## YOUR TASK
What is needed is an exact copy of the lines in the listing below, from the one with "New modern stylewood open kitchen cabinet" up to and including the one with "2023 Season", with no other lines.

## RECORDED DATA
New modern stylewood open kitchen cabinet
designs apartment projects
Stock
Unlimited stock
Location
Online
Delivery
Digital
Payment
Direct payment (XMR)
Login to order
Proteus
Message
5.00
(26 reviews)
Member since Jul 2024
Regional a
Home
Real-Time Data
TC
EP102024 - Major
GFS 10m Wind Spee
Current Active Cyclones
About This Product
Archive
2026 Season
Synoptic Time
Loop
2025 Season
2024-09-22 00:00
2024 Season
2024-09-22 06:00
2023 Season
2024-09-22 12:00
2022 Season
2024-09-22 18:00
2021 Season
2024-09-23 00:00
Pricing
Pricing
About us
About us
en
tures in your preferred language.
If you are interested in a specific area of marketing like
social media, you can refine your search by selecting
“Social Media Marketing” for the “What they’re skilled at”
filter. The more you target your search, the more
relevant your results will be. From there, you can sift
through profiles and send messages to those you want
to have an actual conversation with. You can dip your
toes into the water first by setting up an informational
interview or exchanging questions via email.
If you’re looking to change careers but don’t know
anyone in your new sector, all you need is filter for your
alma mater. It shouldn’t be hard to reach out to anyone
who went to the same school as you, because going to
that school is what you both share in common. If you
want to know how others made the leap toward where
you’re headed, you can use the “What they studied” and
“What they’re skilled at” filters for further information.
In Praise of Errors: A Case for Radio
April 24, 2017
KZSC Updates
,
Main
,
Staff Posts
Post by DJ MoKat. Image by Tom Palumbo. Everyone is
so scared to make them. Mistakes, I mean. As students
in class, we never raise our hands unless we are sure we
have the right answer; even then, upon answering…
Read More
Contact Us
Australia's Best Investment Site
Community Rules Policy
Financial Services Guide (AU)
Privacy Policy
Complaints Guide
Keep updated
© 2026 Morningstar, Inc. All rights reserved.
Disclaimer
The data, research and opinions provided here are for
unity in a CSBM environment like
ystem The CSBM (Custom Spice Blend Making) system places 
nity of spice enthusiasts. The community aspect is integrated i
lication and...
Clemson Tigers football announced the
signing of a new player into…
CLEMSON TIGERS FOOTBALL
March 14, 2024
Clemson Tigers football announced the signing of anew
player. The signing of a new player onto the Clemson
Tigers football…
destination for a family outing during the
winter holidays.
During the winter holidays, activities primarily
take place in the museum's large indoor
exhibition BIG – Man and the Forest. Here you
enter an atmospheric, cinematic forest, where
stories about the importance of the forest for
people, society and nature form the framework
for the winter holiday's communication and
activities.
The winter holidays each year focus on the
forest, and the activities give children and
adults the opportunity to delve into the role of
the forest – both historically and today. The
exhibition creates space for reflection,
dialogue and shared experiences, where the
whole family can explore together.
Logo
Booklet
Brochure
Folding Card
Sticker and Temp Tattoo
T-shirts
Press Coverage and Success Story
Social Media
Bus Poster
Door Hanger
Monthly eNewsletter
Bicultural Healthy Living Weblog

...

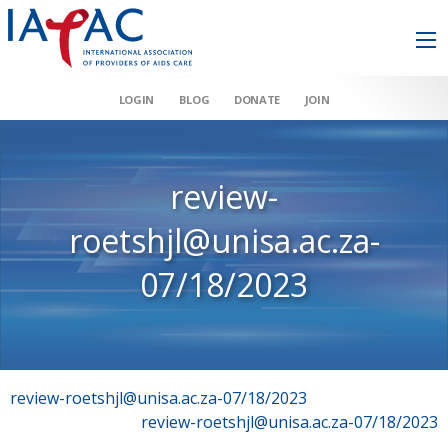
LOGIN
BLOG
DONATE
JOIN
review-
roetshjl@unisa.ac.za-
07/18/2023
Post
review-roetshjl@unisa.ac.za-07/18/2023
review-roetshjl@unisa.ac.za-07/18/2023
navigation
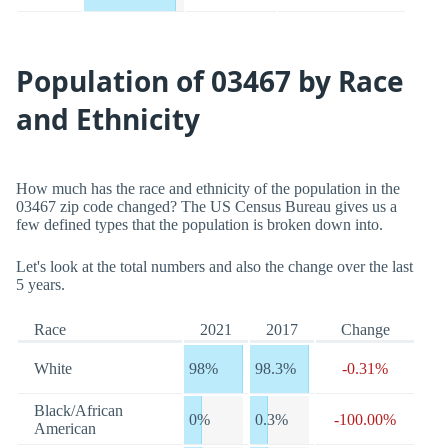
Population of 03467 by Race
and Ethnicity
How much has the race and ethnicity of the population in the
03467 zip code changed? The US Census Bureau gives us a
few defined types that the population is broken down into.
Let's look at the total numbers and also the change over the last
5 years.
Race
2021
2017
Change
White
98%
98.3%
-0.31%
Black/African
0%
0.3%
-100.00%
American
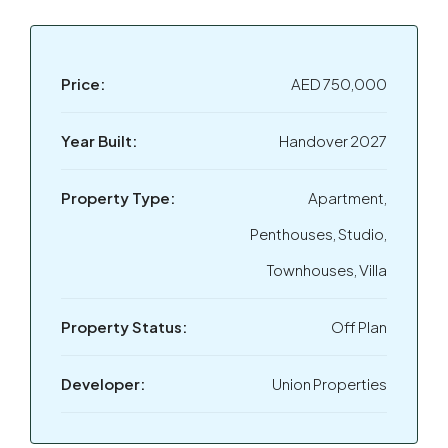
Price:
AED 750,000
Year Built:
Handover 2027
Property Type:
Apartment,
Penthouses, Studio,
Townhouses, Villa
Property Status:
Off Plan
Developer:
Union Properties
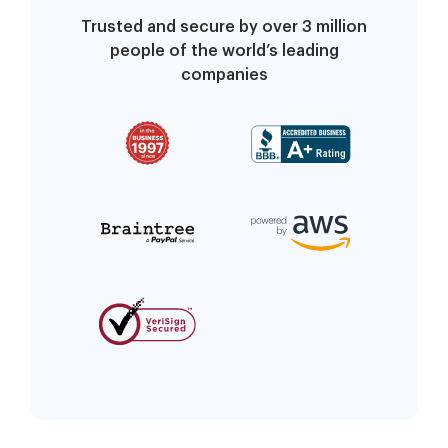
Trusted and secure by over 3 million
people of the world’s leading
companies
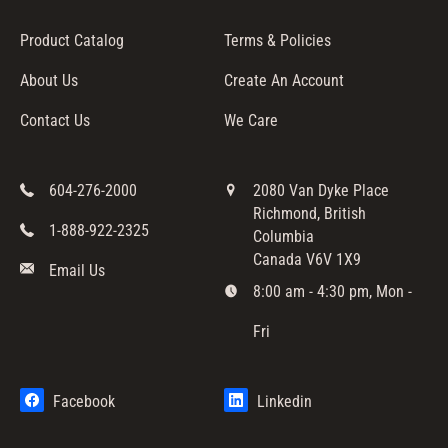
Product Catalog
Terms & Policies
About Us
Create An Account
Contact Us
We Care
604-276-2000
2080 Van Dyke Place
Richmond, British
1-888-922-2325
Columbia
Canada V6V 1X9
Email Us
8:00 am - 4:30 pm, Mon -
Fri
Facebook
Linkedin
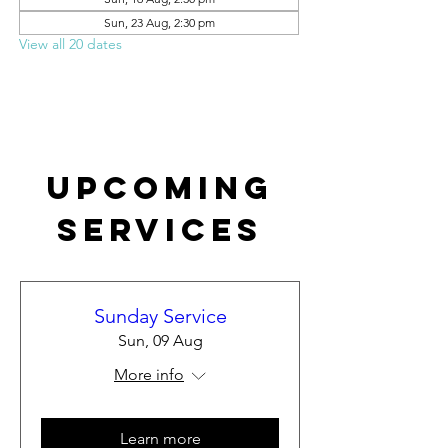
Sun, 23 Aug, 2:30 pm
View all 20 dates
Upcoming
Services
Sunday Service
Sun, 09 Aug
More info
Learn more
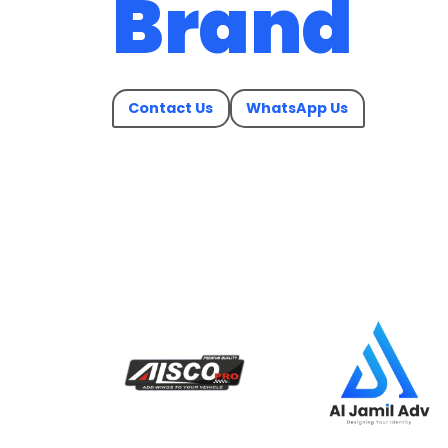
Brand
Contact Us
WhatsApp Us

## WRITTEN SOLUTION
New modern stylewood open kitchen cabinet
designs apartment projects
Stock
Unlimited stock
Location
Online
Delivery
Digital
Payment
Direct payment (XMR)
Login to order
Proteus
Message
5.00
(26 reviews)
Member since Jul 2024
Regional a
Home
Real-Time Data
TC
EP102024 - Major
GFS 10m Wind Spee
Current Active Cyclones
About This Product
Archive
2026 Season
Synoptic Time
Loop
2025 Season
2024-09-22 00:00
2024 Season
2024-09-22 06:00
2023 Season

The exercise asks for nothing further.